**WHAT YOU SHOULD DO:** Copy out all the lines of the data precisely, omitting any pictures.

**THE DATA:**
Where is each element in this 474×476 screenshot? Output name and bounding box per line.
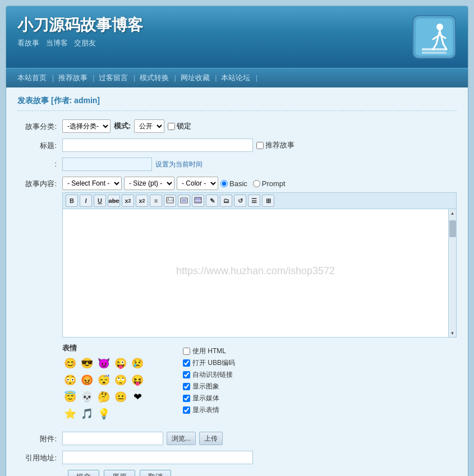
editor-mode-radio-group: Basic Prompt [220, 179, 286, 188]
align-button[interactable]: ≡ [150, 195, 162, 207]
datetime-input[interactable]: 2014-07-11 11:13:00 [62, 158, 152, 171]
upload-button[interactable]: 上传 [199, 432, 223, 445]
nav-item-recommend[interactable]: 推荐故事 [58, 73, 88, 82]
emoji-10[interactable]: 😝 [130, 372, 145, 388]
editor-wrapper: - Select Font - 宋体 黑体 楷体 Arial - Size (p… [62, 177, 457, 338]
edit-button[interactable]: ✎ [206, 195, 218, 207]
bold-button[interactable]: B [66, 195, 78, 207]
set-current-time-link[interactable]: 设置为当前时间 [155, 160, 203, 169]
emoji-5[interactable]: 😢 [130, 355, 145, 371]
strikethrough-button[interactable]: abc [108, 195, 120, 207]
category-row: 故事分类: -选择分类- 模式: 公开 私密 草稿 锁定 [17, 119, 457, 133]
title-input[interactable] [62, 138, 253, 152]
nav-item-guestbook[interactable]: 过客留言 [99, 73, 128, 82]
option-image-checkbox[interactable] [183, 383, 190, 390]
editor-scrollbar[interactable]: ▲ ▼ [449, 209, 457, 338]
emoji-4[interactable]: 😜 [113, 355, 128, 371]
grid-button[interactable]: ⊞ [262, 195, 274, 207]
site-logo [412, 15, 457, 59]
category-label: 故事分类: [17, 119, 62, 132]
image2-button[interactable] [178, 195, 190, 207]
mode-select[interactable]: 公开 私密 草稿 [134, 119, 164, 133]
basic-radio[interactable] [220, 180, 228, 187]
image3-button[interactable] [192, 195, 204, 207]
submit-row: 提交 厦原 取消 [17, 470, 457, 476]
emoji-8[interactable]: 😴 [96, 372, 112, 388]
superscript-button[interactable]: x2 [122, 195, 134, 207]
nav-item-forum[interactable]: 本站论坛 [221, 73, 250, 82]
datetime-label: : [17, 158, 62, 168]
option-ubb: 打开 UBB编码 [183, 358, 235, 368]
option-autolink: 自动识别链接 [183, 370, 235, 380]
browse-button[interactable]: 浏览... [167, 432, 196, 445]
content-label: 故事内容: [17, 177, 62, 189]
title-row: 标题: 推荐故事 [17, 138, 457, 152]
quote-label: 引用地址: [17, 451, 62, 463]
emoji-6[interactable]: 😳 [62, 372, 78, 388]
submit-button[interactable]: 提交 [68, 470, 99, 476]
subscript-button[interactable]: x2 [136, 195, 148, 207]
color-select[interactable]: - Color - Red Blue Green Black [177, 177, 218, 190]
svg-rect-14 [182, 199, 186, 202]
folder-button[interactable]: 🗂 [220, 195, 232, 207]
cancel-button[interactable]: 取消 [140, 470, 171, 476]
svg-rect-10 [422, 52, 447, 54]
underline-button[interactable]: U [94, 195, 106, 207]
emoji-12[interactable]: 💀 [79, 389, 95, 405]
editor-section: 故事内容: - Select Font - 宋体 黑体 楷体 Arial - S… [17, 177, 457, 338]
emoji-7[interactable]: 😡 [79, 372, 95, 388]
recommend-label[interactable]: 推荐故事 [256, 140, 294, 150]
emoji-13[interactable]: 🤔 [96, 389, 112, 405]
prompt-radio[interactable] [253, 180, 260, 187]
option-media-checkbox[interactable] [183, 395, 190, 402]
quote-row: 引用地址: [17, 451, 457, 464]
content-area: 发表故事 [作者: admin] 故事分类: -选择分类- 模式: 公开 私密 … [6, 87, 468, 476]
list-button[interactable]: ☰ [248, 195, 260, 207]
emoji-9[interactable]: 🙄 [113, 372, 128, 388]
attachment-input[interactable] [62, 432, 163, 445]
attachment-label: 附件: [17, 432, 62, 444]
scroll-down-arrow[interactable]: ▼ [449, 329, 457, 337]
undo-button[interactable]: ↺ [234, 195, 246, 207]
quote-input[interactable] [62, 451, 253, 464]
nav-item-home[interactable]: 本站首页 [17, 73, 47, 82]
lock-checkbox-label[interactable]: 锁定 [168, 121, 191, 131]
emoji-16[interactable]: ⭐ [62, 406, 78, 422]
reset-button[interactable]: 厦原 [104, 470, 135, 476]
editor-watermark: https://www.huzhan.com/ishop3572 [68, 265, 443, 277]
italic-button[interactable]: I [80, 195, 92, 207]
image1-button[interactable] [164, 195, 176, 207]
emoji-17[interactable]: 🎵 [79, 406, 95, 422]
lock-checkbox[interactable] [168, 123, 175, 130]
emoji-3[interactable]: 😈 [96, 355, 112, 371]
site-title: 小刀源码故事博客 [17, 15, 457, 36]
editor-content-area[interactable]: https://www.huzhan.com/ishop3572 [62, 209, 449, 338]
emoji-15[interactable]: ❤ [130, 389, 145, 405]
navigation: 本站首页 | 推荐故事 | 过客留言 | 模式转换 | 网址收藏 | 本站论坛 … [6, 68, 468, 87]
emoji-2[interactable]: 😎 [79, 355, 95, 371]
scroll-up-arrow[interactable]: ▲ [449, 209, 457, 217]
size-select[interactable]: - Size (pt) - 8 10 12 14 16 18 24 [124, 177, 174, 190]
category-select[interactable]: -选择分类- [62, 119, 111, 133]
emoji-label: 表情 [62, 343, 172, 353]
option-ubb-checkbox[interactable] [183, 359, 190, 367]
emoji-18[interactable]: 💡 [96, 406, 112, 422]
scrollbar-thumb[interactable] [449, 220, 456, 237]
emoji-panel: 表情 😊 😎 😈 😜 😢 😳 😡 😴 🙄 😝 [62, 343, 172, 426]
site-subtitle: 看故事 当博客 交朋友 [17, 38, 457, 48]
option-autolink-checkbox[interactable] [183, 371, 190, 378]
emoji-1[interactable]: 😊 [62, 355, 78, 371]
option-image: 显示图象 [183, 382, 235, 391]
option-emoji-checkbox[interactable] [183, 406, 190, 414]
emoji-14[interactable]: 😐 [113, 389, 128, 405]
emoji-11[interactable]: 😇 [62, 389, 78, 405]
recommend-checkbox[interactable] [256, 142, 264, 149]
option-html-checkbox[interactable] [183, 348, 190, 355]
basic-radio-label[interactable]: Basic [220, 179, 247, 188]
editor-toolbar-top: - Select Font - 宋体 黑体 楷体 Arial - Size (p… [62, 177, 457, 190]
font-select[interactable]: - Select Font - 宋体 黑体 楷体 Arial [62, 177, 122, 190]
nav-item-collection[interactable]: 网址收藏 [181, 73, 210, 82]
option-html: 使用 HTML [183, 346, 235, 356]
nav-item-mode[interactable]: 模式转换 [140, 73, 169, 82]
prompt-radio-label[interactable]: Prompt [253, 179, 286, 188]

**EXERCISE RESULT:**
Where is each element in this 474×476 screenshot? Output name and bounding box per line.
editor-mode-radio-group: Basic Prompt [220, 179, 286, 188]
align-button[interactable]: ≡ [150, 195, 162, 207]
datetime-input[interactable]: 2014-07-11 11:13:00 [62, 158, 152, 171]
upload-button[interactable]: 上传 [199, 432, 223, 445]
nav-item-recommend[interactable]: 推荐故事 [58, 73, 88, 82]
emoji-10[interactable]: 😝 [130, 372, 145, 388]
editor-wrapper: - Select Font - 宋体 黑体 楷体 Arial - Size (p… [62, 177, 457, 338]
edit-button[interactable]: ✎ [206, 195, 218, 207]
bold-button[interactable]: B [66, 195, 78, 207]
set-current-time-link[interactable]: 设置为当前时间 [155, 160, 203, 169]
emoji-5[interactable]: 😢 [130, 355, 145, 371]
strikethrough-button[interactable]: abc [108, 195, 120, 207]
category-row: 故事分类: -选择分类- 模式: 公开 私密 草稿 锁定 [17, 119, 457, 133]
title-input[interactable] [62, 138, 253, 152]
nav-item-guestbook[interactable]: 过客留言 [99, 73, 128, 82]
option-image-checkbox[interactable] [183, 383, 190, 390]
editor-scrollbar[interactable]: ▲ ▼ [449, 209, 457, 338]
emoji-4[interactable]: 😜 [113, 355, 128, 371]
grid-button[interactable]: ⊞ [262, 195, 274, 207]
site-logo [412, 15, 457, 59]
category-label: 故事分类: [17, 119, 62, 132]
image2-button[interactable] [178, 195, 190, 207]
mode-select[interactable]: 公开 私密 草稿 [134, 119, 164, 133]
basic-radio[interactable] [220, 180, 228, 187]
image3-button[interactable] [192, 195, 204, 207]
submit-row: 提交 厦原 取消 [17, 470, 457, 476]
emoji-8[interactable]: 😴 [96, 372, 112, 388]
superscript-button[interactable]: x2 [122, 195, 134, 207]
nav-item-forum[interactable]: 本站论坛 [221, 73, 250, 82]
datetime-label: : [17, 158, 62, 168]
option-ubb: 打开 UBB编码 [183, 358, 235, 368]
option-autolink: 自动识别链接 [183, 370, 235, 380]
browse-button[interactable]: 浏览... [167, 432, 196, 445]
content-label: 故事内容: [17, 177, 62, 189]
title-row: 标题: 推荐故事 [17, 138, 457, 152]
quote-label: 引用地址: [17, 451, 62, 463]
emoji-6[interactable]: 😳 [62, 372, 78, 388]
submit-button[interactable]: 提交 [68, 470, 99, 476]
subscript-button[interactable]: x2 [136, 195, 148, 207]
color-select[interactable]: - Color - Red Blue Green Black [177, 177, 218, 190]
svg-rect-14 [182, 199, 186, 202]
folder-button[interactable]: 🗂 [220, 195, 232, 207]
cancel-button[interactable]: 取消 [140, 470, 171, 476]
svg-rect-10 [422, 52, 447, 54]
underline-button[interactable]: U [94, 195, 106, 207]
emoji-12[interactable]: 💀 [79, 389, 95, 405]
editor-section: 故事内容: - Select Font - 宋体 黑体 楷体 Arial - S… [17, 177, 457, 338]
emoji-7[interactable]: 😡 [79, 372, 95, 388]
recommend-label[interactable]: 推荐故事 [256, 140, 294, 150]
emoji-13[interactable]: 🤔 [96, 389, 112, 405]
prompt-radio[interactable] [253, 180, 260, 187]
option-media-checkbox[interactable] [183, 395, 190, 402]
quote-row: 引用地址: [17, 451, 457, 464]
content-area: 发表故事 [作者: admin] 故事分类: -选择分类- 模式: 公开 私密 … [6, 87, 468, 476]
list-button[interactable]: ☰ [248, 195, 260, 207]
emoji-9[interactable]: 🙄 [113, 372, 128, 388]
attachment-input[interactable] [62, 432, 163, 445]
attachment-label: 附件: [17, 432, 62, 444]
scroll-down-arrow[interactable]: ▼ [449, 329, 457, 337]
undo-button[interactable]: ↺ [234, 195, 246, 207]
quote-input[interactable] [62, 451, 253, 464]
nav-item-home[interactable]: 本站首页 [17, 73, 47, 82]
lock-checkbox-label[interactable]: 锁定 [168, 121, 191, 131]
emoji-16[interactable]: ⭐ [62, 406, 78, 422]
reset-button[interactable]: 厦原 [104, 470, 135, 476]
editor-watermark: https://www.huzhan.com/ishop3572 [68, 265, 443, 277]
italic-button[interactable]: I [80, 195, 92, 207]
image1-button[interactable] [164, 195, 176, 207]
emoji-17[interactable]: 🎵 [79, 406, 95, 422]
lock-checkbox[interactable] [168, 123, 175, 130]
emoji-3[interactable]: 😈 [96, 355, 112, 371]
site-title: 小刀源码故事博客 [17, 15, 457, 36]
editor-content-area[interactable]: https://www.huzhan.com/ishop3572 [62, 209, 449, 338]
emoji-15[interactable]: ❤ [130, 389, 145, 405]
navigation: 本站首页 | 推荐故事 | 过客留言 | 模式转换 | 网址收藏 | 本站论坛 … [6, 68, 468, 87]
emoji-2[interactable]: 😎 [79, 355, 95, 371]
scroll-up-arrow[interactable]: ▲ [449, 209, 457, 217]
size-select[interactable]: - Size (pt) - 8 10 12 14 16 18 24 [124, 177, 174, 190]
category-select[interactable]: -选择分类- [62, 119, 111, 133]
emoji-label: 表情 [62, 343, 172, 353]
option-ubb-checkbox[interactable] [183, 359, 190, 367]
emoji-18[interactable]: 💡 [96, 406, 112, 422]
scrollbar-thumb[interactable] [449, 220, 456, 237]
emoji-panel: 表情 😊 😎 😈 😜 😢 😳 😡 😴 🙄 😝 [62, 343, 172, 426]
site-subtitle: 看故事 当博客 交朋友 [17, 38, 457, 48]
option-autolink-checkbox[interactable] [183, 371, 190, 378]
emoji-1[interactable]: 😊 [62, 355, 78, 371]
option-image: 显示图象 [183, 382, 235, 391]
option-emoji-checkbox[interactable] [183, 406, 190, 414]
emoji-14[interactable]: 😐 [113, 389, 128, 405]
emoji-11[interactable]: 😇 [62, 389, 78, 405]
recommend-checkbox[interactable] [256, 142, 264, 149]
option-html-checkbox[interactable] [183, 348, 190, 355]
basic-radio-label[interactable]: Basic [220, 179, 247, 188]
editor-toolbar-top: - Select Font - 宋体 黑体 楷体 Arial - Size (p… [62, 177, 457, 190]
font-select[interactable]: - Select Font - 宋体 黑体 楷体 Arial [62, 177, 122, 190]
nav-item-collection[interactable]: 网址收藏 [181, 73, 210, 82]
option-html: 使用 HTML [183, 346, 235, 356]
nav-item-mode[interactable]: 模式转换 [140, 73, 169, 82]
prompt-radio-label[interactable]: Prompt [253, 179, 286, 188]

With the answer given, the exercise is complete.